Una decisione importante quella presa dal pubblico ministero di Torino che potrebbe cambiare per sempre il rapporto con i social network
Una svolta. I social network, Instagram, Facebook, Tik Tok e così via, non sono quindi la vita reale, non corrispondono alla realtà e quindi anche gli insulti, le sheet storm e gli haters non sono veri, ma virtuali e per questo non perseguibili. Questa la clamorosa conclusione che ha portato alla sorprendente richiesta di archiviazione, scritta dal pm Roberto Furlan, relativa all’indagine scaturita dalle denunce di Cristina Seymandi contro gli odiatori seriali che si erano scatenati contro di lei dopo il video in cui veniva lasciata dal promesso sposo, Massimo Segre, proprio nel giorno delle nozze.
Una delle piaghe del nuovo millennio e della nascita dei social network è sicuramente l’odio online. Molte persone ritengono che dietro a uno schermo possano fare qualsiasi cosa gli passi per la testa. L’hater, cioè colui che prova odio nei social, spesso mette in difficoltà creatori di contenuti (Youtuber, Instagrammer, TikToker ecc…), ma è capace di minacciare anche persone che non hanno fatto altro che esprimere la propria opinione.
Impossibile dimenticare quel video che in brevissimo tempo aveva fatto il giro del web diventando per questo virale. Immagini girate proprio durante i preparativi del matrimonio che avevano portato, suo malgrado, alla ribalta Cristina Seymandi, l’imprenditrice e collaboratrice dell’ex sindaca di Torino, Chiara Appendino, che davanti a una platea di quasi 200 invitati era stata platealmente accusata dall’ex compagno, Massimo Segre, commercialista ed esperto di finanza, di presunti tradimenti messi in atto durante la loro relazione. Il tutto immortalato in un video che appunto aveva il giro della rete e aveva scatenato, come accade sempre in questi casi, centinaia di comenti social, molti dei quali veramente offensivi nei confronti della donna.

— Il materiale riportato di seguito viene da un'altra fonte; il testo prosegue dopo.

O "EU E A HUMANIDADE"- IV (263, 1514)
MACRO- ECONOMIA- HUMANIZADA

I social media nascono con lo scopo di avvicinare e mettere in relazione persone anche molto lontane e diverse tra di loro, dando la possibilità di esprimersi, confrontarsi, conoscere realtà differenti e stringere legami oltre i vincoli del “mondo reale”. Hanno completamente rivoluzionato il modo di interagire di intere generazioni. Quest’intento, però, si sta scontrando sempre di più con la presenza dei cosiddetti leoni da tastiera che rendono gli ambienti dei social spesso problematici e pesanti, creando situazioni di sofferenza che possono recare danni anche gravi a persone meno pronte a sopportare gli attacchi virtuali e a trovare un modo per reagire.
Dopo la pubblicazione del video incriminato, la Seymandi aveva presentato una denuncia nei confronti dell’ex compagno, proprio per le reazioni avute contro la sua persone arrivate via social network. A distanza di quasi un anno, il pm Roberto Furlan, che ha in mano il fascicolo, ha deciso di chiedere l’archiviazione, una decisione sorprendente soprattutto alla luce delle motivazioni portate dal pubblico ministero. “Siccome vengono creati molti profili falsi”, scrive il pm, “è difficile se non sostanzialmente impossibile su Facebook risalire alla compiuta identificazione del responsabile della diffamazione”. Per questo e altri motivi, gli elementi acquisiti nel corso delle indagini non consentono di formulare una ragionevole previsione di condanna. Ciò che è non è tollerato nel mondo reale, nel mondo dei social è quasi normale“.
Con queste motivazioni di fatto il pm sdogana l’odio sui social perchè secondo la sua tesi non è diffamazione ciò che non è reale. In pratica non possiamo più pretendere che le critiche fatte su fatti privati nel mondo moderno siano fatte sempre nella maniera più elegante ed educata possibile. Toccherà ora al Gip accogliere o meno le motivazioni della richiesta di archiviazione, ma molto probabilmente questa decisione finirà per fare giurisprudenza.